By Justin Downes, PR & Communications
Click-to-call (also commonly called click-to-dial) is quickly becoming one of the most requested features in modern customer platforms—not as a “nice-to-have” widget, but as a core workflow tool for call centres, sales teams, and customer service operations.
As part of ongoing conversations about current trends in web calling and contact centre technology, I spoke with Conrad De Wet, CEO at Siperb, about what he’s seeing in the market and why CRM-embedded calling is accelerating in 2026.
A clear market shift: calling is moving into the system of record
A few years ago, click-to-call was mostly discussed as a website conversion feature. In 2026, the centre of gravity has shifted.
Today, the demand is coming from inside the business—specifically from teams that spend their day inside the CRM, the customer database, and the operational tools that sit around them. In those environments, calling is no longer something that should happen “somewhere else”. It is expected to live where the customer context lives.
“The call centre doesn’t want more tabs,” De Wet told me. “They want the call action living in the same place as the customer context—history, notes, next steps—so agents can work faster and make fewer mistakes.”
Why call centres are driving adoption
In my discussion with De Wet, three drivers came up repeatedly.
First, speed of follow-up is now a competitive advantage.

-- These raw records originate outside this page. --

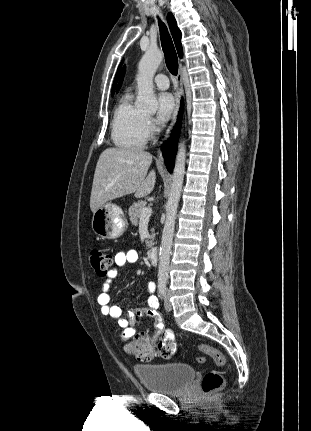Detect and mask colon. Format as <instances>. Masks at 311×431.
Wrapping results in <instances>:
<instances>
[{
  "mask_svg": "<svg viewBox=\"0 0 311 431\" xmlns=\"http://www.w3.org/2000/svg\"><path fill=\"white\" fill-rule=\"evenodd\" d=\"M89 260L92 268L98 276H107L109 267L112 263V255L108 251L98 248L92 249L89 255ZM124 350L141 361H150L154 358L156 353H159L165 358L172 356L176 351V345L172 338L165 337L156 346H154L150 343L148 338L143 335H138L125 343ZM198 350L213 358L219 367L226 365V358L218 349L202 344L198 346ZM196 360L198 363H204L205 357L199 356ZM223 385L224 378L218 371L207 372L201 383L202 390L205 395L221 389Z\"/></svg>",
  "mask_w": 311,
  "mask_h": 431,
  "instance_id": "1",
  "label": "colon"
}]
</instances>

Call centres and sales teams are under pressure to respond faster than ever—especially in high-volume environments where every minute matters. “Speed isn’t a nice metric,” De Wet said. “It’s directly tied to contact rates and conversion. If you make agents manually dial and switch systems, you’ve already introduced delay.”
Second, manual dialling creates a hidden productivity tax. Copying numbers, switching apps, and re-entering context feels minor—until you do it hundreds of times a day. De Wet pointed out that teams often underestimate the cumulative effect: “You don’t notice five seconds lost. You notice the end-of-day throughput. The small frictions stack up into missed opportunities.”

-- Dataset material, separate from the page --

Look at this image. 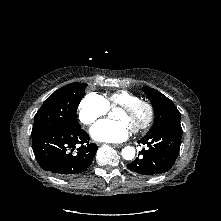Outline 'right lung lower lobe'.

Third, the quality of the customer experience is shaped by agent workflow. When agents can call from inside the CRM, the experience for the customer tends to improve too—because the agent has context instantly: previous interactions, account notes, open tickets, and outcomes. “That’s when service feels joined-up,” De Wet told me. “It’s not just faster—it’s more coherent.”
What CRM-embedded click-to-call looks like in practice
The implementation is often simple on the surface. A call icon sits next to a number field, a Call button appears on a customer record, or click-to-call actions appear inside lead lists and ticket views. But the business impact can be significant.

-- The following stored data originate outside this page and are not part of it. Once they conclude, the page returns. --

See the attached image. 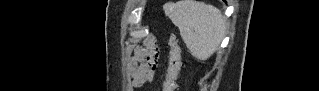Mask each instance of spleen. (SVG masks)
<instances>
[{
	"mask_svg": "<svg viewBox=\"0 0 319 91\" xmlns=\"http://www.w3.org/2000/svg\"><path fill=\"white\" fill-rule=\"evenodd\" d=\"M164 11L178 27L193 57L205 61L217 51L226 30V21L219 9L195 0H180L166 3Z\"/></svg>",
	"mask_w": 319,
	"mask_h": 91,
	"instance_id": "obj_1",
	"label": "spleen"
}]
</instances>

When calling is embedded in the system of record, teams typically find they can reduce avoidable errors, increase consistency in follow-up, keep call outcomes tied to the customer record, and onboard new agents faster because there’s less system-hopping and fewer tools to learn.
Why browser-based calling is gaining traction in 2026
Another theme that emerged is the growing role of browser-based calling in contact centre environments, particularly for distributed or hybrid teams.
As De Wet explained, “If the calling experience can live in the browser, it simplifies deployment and reduces dependency on desktop installs. That matters when teams scale quickly or work remotely.”
In practice, browser calling frequently relies on WebRTC, and many organisations bridge that experience into existing VoIP or SIP environments to align with established routing, queueing, and reporting requirements.
The part that matters most: reliability at scale
PR tends to celebrate features. Operations teams care about outcomes.
De Wet was blunt about the real requirement: “If click-to-call is embedded into the CRM and it’s unreliable, agents won’t trust it. In a call centre, that becomes a daily friction point.”
In real environments, reliability can be influenced by network variability, firewall and NAT behaviour, device permissions, headset quirks, audio edge cases that only appear at scale, and routing consistency into existing telephony infrastructure.
This is where vendors and platforms in the space differentiate—less on the button itself, and more on the operational resilience behind it. Siperb, De Wet noted, focuses on bridging browser calling into real SIP environments in a way designed for production use rather than demo conditions.
What to watch next
From a market perspective, the trend line is clear: calling is becoming native to customer workflows.
Over the rest of 2026, we’re likely to see CRM and customer-platform providers embed click-to-call actions across more touchpoints in the customer lifecycle, tighten the link between call outcomes and customer records, and improve support for browser calling for distributed teams.
As De Wet put it: “The winning platforms will be the ones that keep agents in context—call, notes, outcome, next step—without leaving the record.”
Closing
Click-to-call is not a new idea. What’s new in 2026 is where it’s being treated as essential: inside the CRM and customer database tools that run day-to-day operations.
And as more organisations optimise for faster follow-up, cleaner workflows, and better customer experience, CRM-embedded calling looks set to become a standard expectation rather than a differentiator.